● **WHAT THIS TASK INVOLVES**
Show all lines containing "lượng" from the data below.

● **RECORD SET**

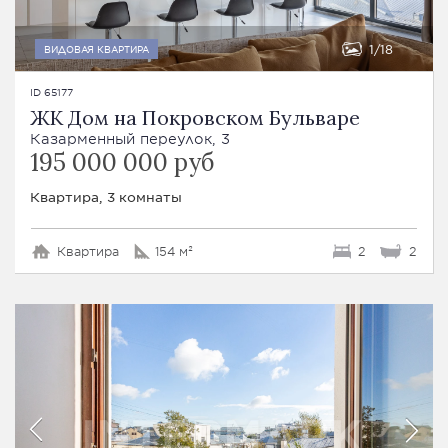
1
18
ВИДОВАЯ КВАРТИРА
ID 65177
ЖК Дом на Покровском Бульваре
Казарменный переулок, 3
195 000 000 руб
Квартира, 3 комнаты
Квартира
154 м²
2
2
==
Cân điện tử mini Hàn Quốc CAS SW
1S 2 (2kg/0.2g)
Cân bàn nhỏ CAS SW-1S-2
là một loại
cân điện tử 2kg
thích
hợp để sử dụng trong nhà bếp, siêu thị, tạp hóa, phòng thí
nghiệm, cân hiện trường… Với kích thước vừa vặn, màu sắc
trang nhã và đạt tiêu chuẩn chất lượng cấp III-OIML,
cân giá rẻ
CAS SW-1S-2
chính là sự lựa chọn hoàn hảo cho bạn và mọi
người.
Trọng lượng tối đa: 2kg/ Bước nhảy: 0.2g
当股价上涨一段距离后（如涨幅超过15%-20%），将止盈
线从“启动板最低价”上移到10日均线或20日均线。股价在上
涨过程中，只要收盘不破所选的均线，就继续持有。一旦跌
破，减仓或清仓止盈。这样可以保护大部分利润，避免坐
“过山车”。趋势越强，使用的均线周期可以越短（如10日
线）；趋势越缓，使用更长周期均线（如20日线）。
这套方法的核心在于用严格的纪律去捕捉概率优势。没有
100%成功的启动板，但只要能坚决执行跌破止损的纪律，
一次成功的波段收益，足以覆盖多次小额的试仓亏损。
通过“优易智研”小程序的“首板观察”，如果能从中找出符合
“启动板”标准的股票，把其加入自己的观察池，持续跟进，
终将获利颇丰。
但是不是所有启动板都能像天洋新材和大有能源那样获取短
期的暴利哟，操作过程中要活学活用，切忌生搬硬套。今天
==
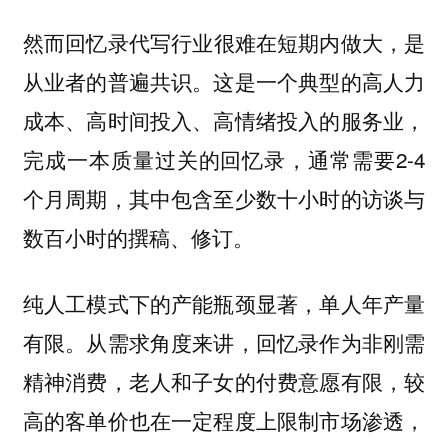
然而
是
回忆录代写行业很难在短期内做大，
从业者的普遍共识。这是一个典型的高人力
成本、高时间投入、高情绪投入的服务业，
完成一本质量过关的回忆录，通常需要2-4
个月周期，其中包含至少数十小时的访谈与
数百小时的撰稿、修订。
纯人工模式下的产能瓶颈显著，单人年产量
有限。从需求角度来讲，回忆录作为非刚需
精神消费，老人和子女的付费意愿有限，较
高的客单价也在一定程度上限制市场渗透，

● **RESULT OF THIS EXERCISE**
trang nhã và đạt tiêu chuẩn chất lượng cấp III-OIML,
Trọng lượng tối đa: 2kg/ Bước nhảy: 0.2g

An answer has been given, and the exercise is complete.